--- Task brief ---
Please, without the pictures, restate every entry exactly.

--- Available data ---
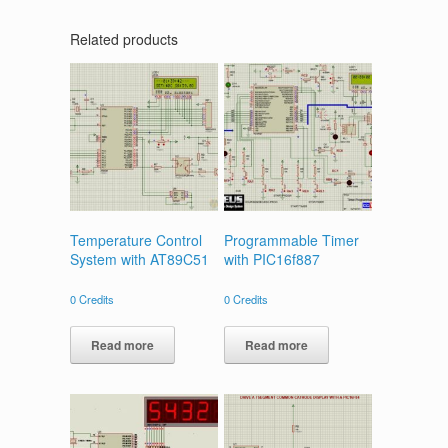
Related products
Temperature Control
Programmable Timer
System with AT89C51
with PIC16f887
0
Credits
0
Credits
Read more
Read more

--- Solution to this problem ---
Related products
Temperature Control
Programmable Timer
System with AT89C51
with PIC16f887
0
Credits
0
Credits
Read more
Read more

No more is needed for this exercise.